Inara Rusli, yang kini dikenal juga sebagai Duta Rumah Sakit Ibu dan Anak di Gaza, mengungkap soal penderitaan para perempuan dan ibu-ibu di Palestina yang hidup di bawah ancaman bom dan blokade.
"Saya merasakan betapa beratnya menjadi ibu di Gaza. Mereka kehilangan anak-anak, rumah, dan harapan. Mereka tetap bertahan meski dunia sering kali memilih diam," ujar Inara Rusli dalam jumpa pers 'Para Influencer Indonesia Bersatu Untuk Akhiri Genosida di Gaza', di kawasan Kemang, Jakarta Selatan.
Walau tak mudah untuk melakukannya, sebagai figur publik, Inara diberikan kemudahan yang bisa ia manfaatkan. Salah satunya dengan terus menyuarakan kemerdekaan bagi rakyat di Palestina melalui sosial media miliknya.
"Tapi keheningan kita bukan berati kita tak bisa melakukan apapun, kita bisa menggunakan sosial media sebagai ladang berjihad untuk menyuarakan kemerdekaan bagi Palestina," ucap Inara Rusli.
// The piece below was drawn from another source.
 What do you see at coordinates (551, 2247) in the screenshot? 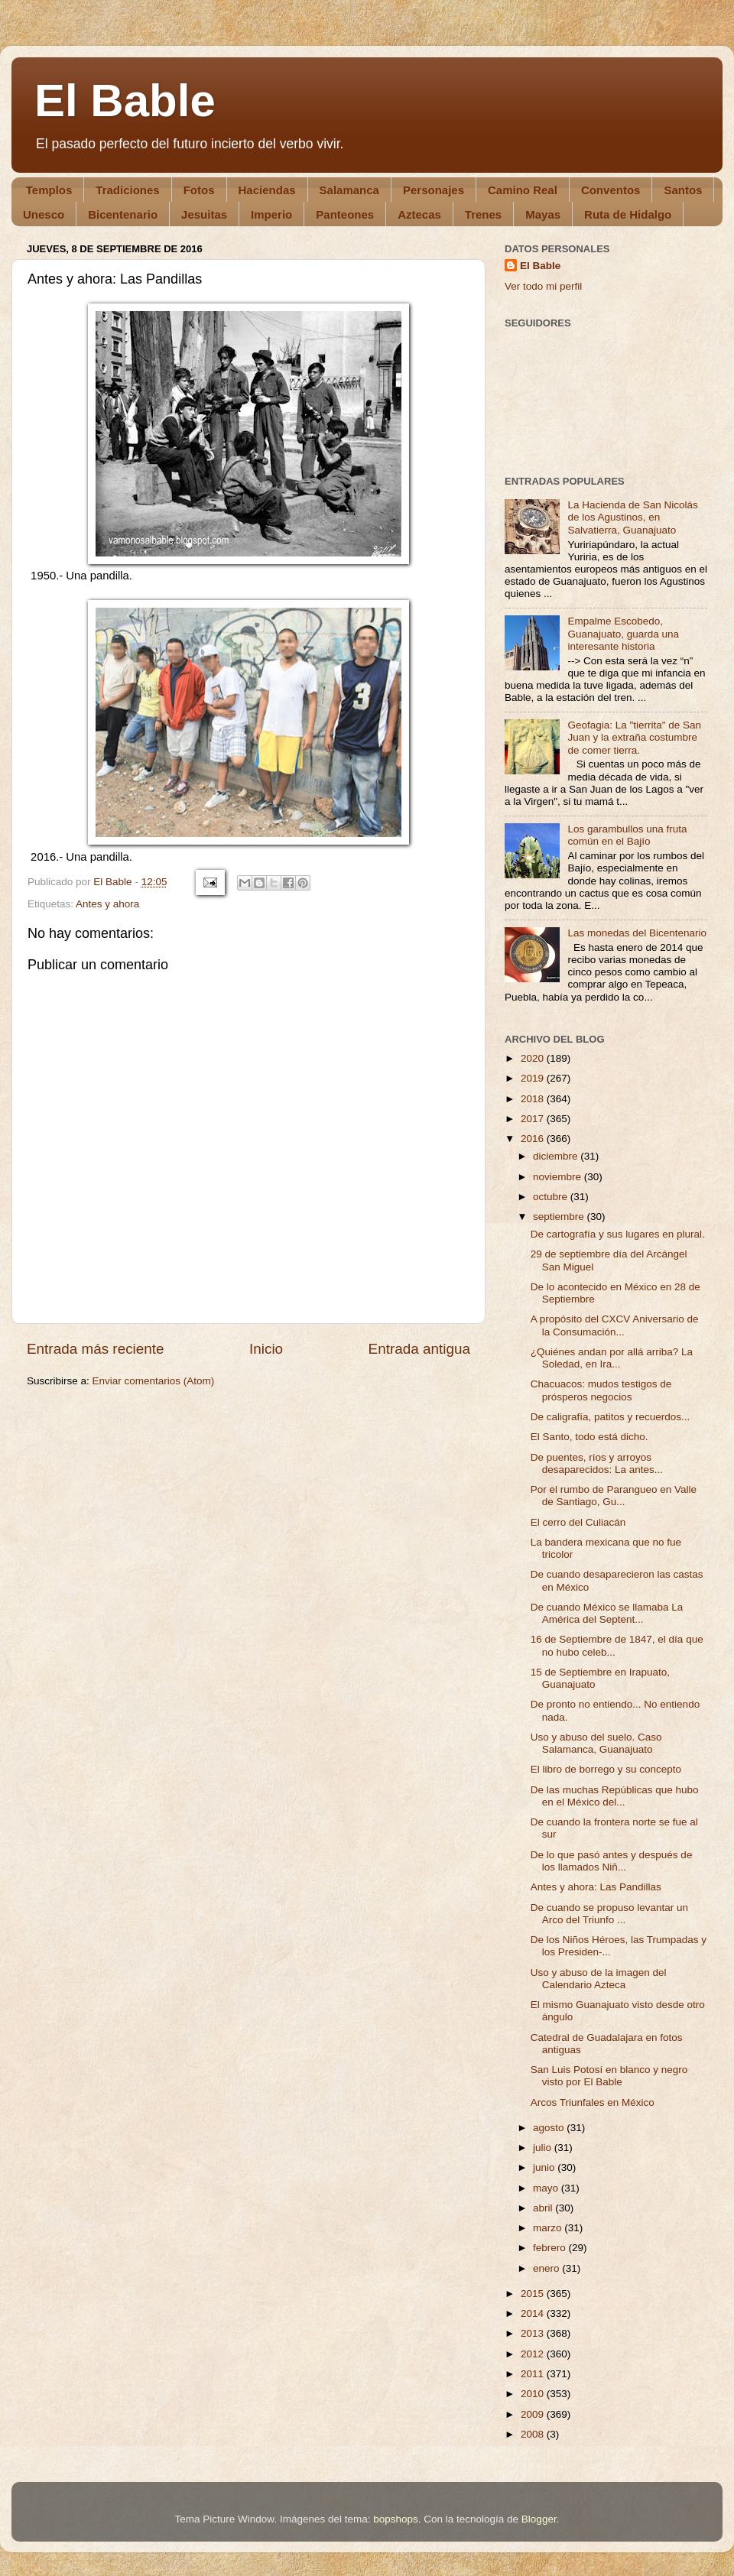 I see `febrero` at bounding box center [551, 2247].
Sebagai seorang perempuan dan ibu, Inara tak lagi menginginkan ada anak-anak atau perempuan yang menjadi korban di Palrstina. Karena itu ia menyerukan kemerdekaan bagi Palestina bisa segera diwujudkan.
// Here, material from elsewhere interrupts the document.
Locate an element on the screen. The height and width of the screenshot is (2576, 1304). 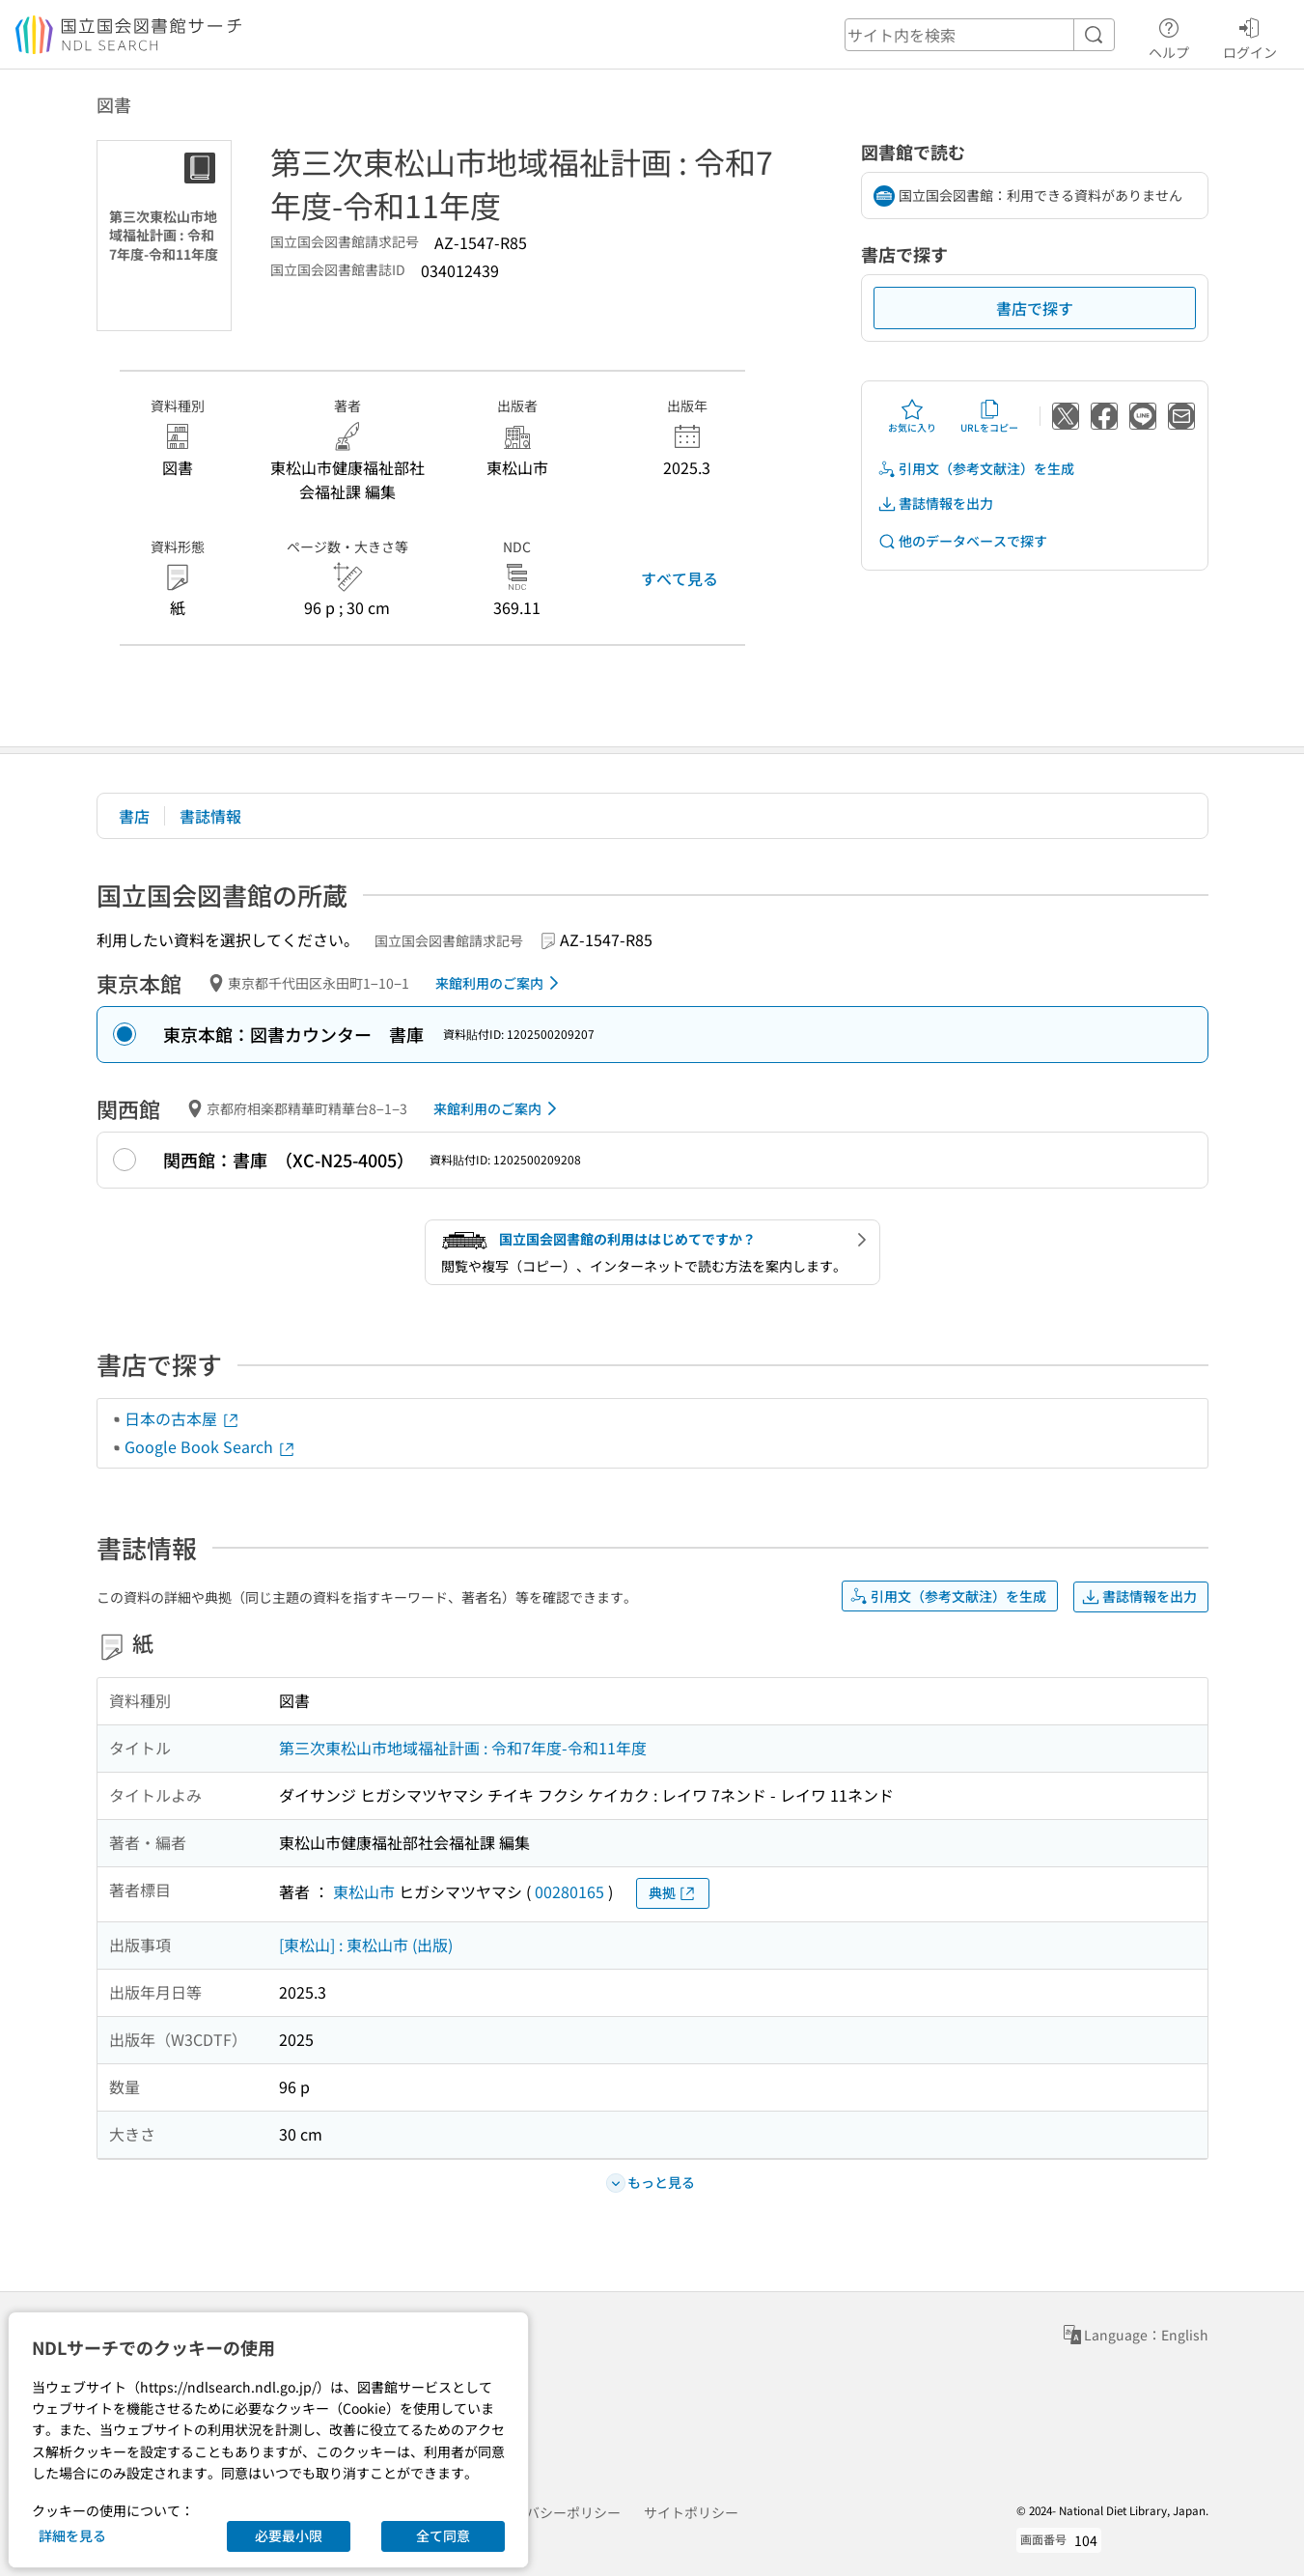 00280165 is located at coordinates (569, 1891).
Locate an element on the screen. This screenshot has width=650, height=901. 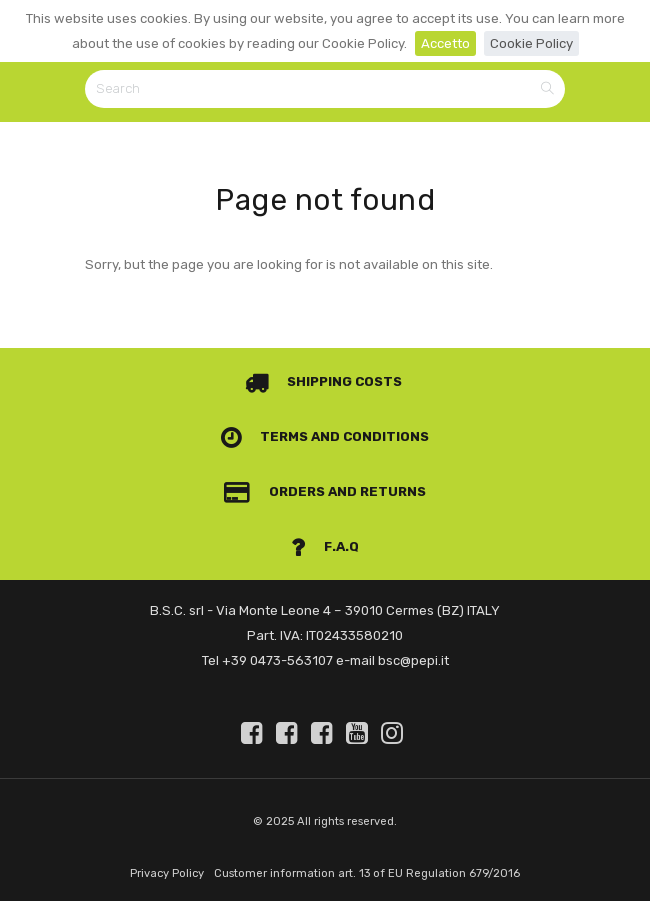 Customer information art. 13 of EU Regulation 679/2016 is located at coordinates (367, 873).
"Hari ini saya menegaskan dukungan kita untuk rakyat Palestina dan dukungan tanpa syarat karena ini bukan isu politik, ini isu kemanusiaan. Kita berkumpul karena nurani kita menolak untuk diam melihat ketidakadilan," tegasnya.
Karena itu, Inara menolak anggapan bahwa solidaritas untuk Palestina hanya milik kelompok atau agama tertentu.
"Tidak perlu menjadi Muslim dulu untuk membela Palestina. Cukup jadi manusia. Karena ini bukan soal identitas, ini soal nurani," kata Inara.
"Jadilah manusia dulu sebelum menjadi apapun. Free Palestine," pungkasnya.
Tak hanya dukungan, Inara Rusli bersama dengan para influencer juga meluncurkan sebuah petisi yang ditandatangani untuk ditujukan kepada Kementerian Luar Negeri Republik Indonesia (Kemenlu RI).
Petisi tersebut memuat tiga tuntutan utama yakni intervensi diplomatik segera, pembukaan akses kemanusiaan yang tidak terbatas, serta sikap politik luar negeri Indonesia yang lebih tegas membela Palestina di forum internasional.